--- EXTRACTED RECORDS Enclosed Below ---

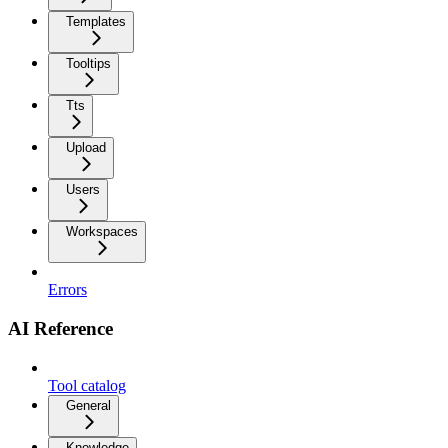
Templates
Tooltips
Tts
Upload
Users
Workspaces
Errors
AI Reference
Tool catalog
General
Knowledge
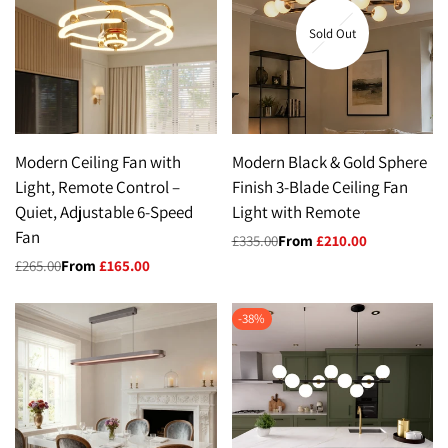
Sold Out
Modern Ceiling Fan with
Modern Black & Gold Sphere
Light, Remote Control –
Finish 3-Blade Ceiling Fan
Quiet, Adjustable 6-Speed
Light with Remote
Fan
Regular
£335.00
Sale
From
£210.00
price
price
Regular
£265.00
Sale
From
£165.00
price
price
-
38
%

--- End of Enclosed EXTRACTED RECORDS ---
--- EXTRACTED RECORDS Enclosed Below ---

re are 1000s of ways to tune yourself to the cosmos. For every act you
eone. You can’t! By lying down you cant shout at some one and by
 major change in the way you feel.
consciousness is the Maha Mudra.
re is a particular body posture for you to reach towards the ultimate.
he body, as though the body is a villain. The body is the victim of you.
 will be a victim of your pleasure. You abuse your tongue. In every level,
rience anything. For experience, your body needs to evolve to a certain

--- End of Enclosed EXTRACTED RECORDS ---
--- EXTRACTED RECORDS Enclosed Below ---

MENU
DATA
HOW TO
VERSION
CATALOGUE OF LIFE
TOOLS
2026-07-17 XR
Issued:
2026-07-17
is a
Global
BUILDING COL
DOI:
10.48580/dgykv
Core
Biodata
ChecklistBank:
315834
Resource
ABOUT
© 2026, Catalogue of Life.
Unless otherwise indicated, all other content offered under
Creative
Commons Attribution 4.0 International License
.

--- End of Enclosed EXTRACTED RECORDS ---

Filter the entries down to the lines with the word "Remote" in them.

* **ANSWER BOX**
Light, Remote Control –
Light with Remote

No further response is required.